### Directions for this task
Extract the line that contains "9. August 2026, 9:00" and every line after it to the end of the records below, exactly as written and nothing else.

[Records from a data collection]
------------------------

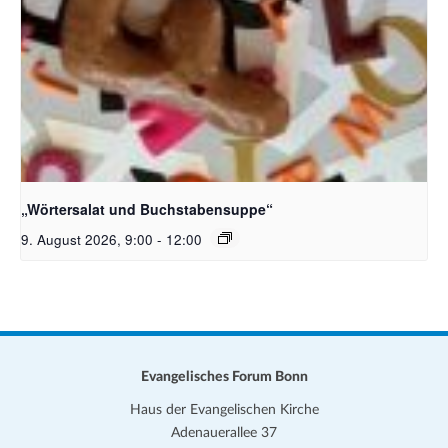
Bildquelle_ Pixabay Free_Christoph Meinersmann
„Wörtersalat und Buchstabensuppe“
9. August 2026, 9:00
-
12:00
Evangelisches Forum Bonn
Haus der Evangelischen Kirche
Adenauerallee 37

------------------------

### Response below
9. August 2026, 9:00
-
12:00
Evangelisches Forum Bonn
Haus der Evangelischen Kirche
Adenauerallee 37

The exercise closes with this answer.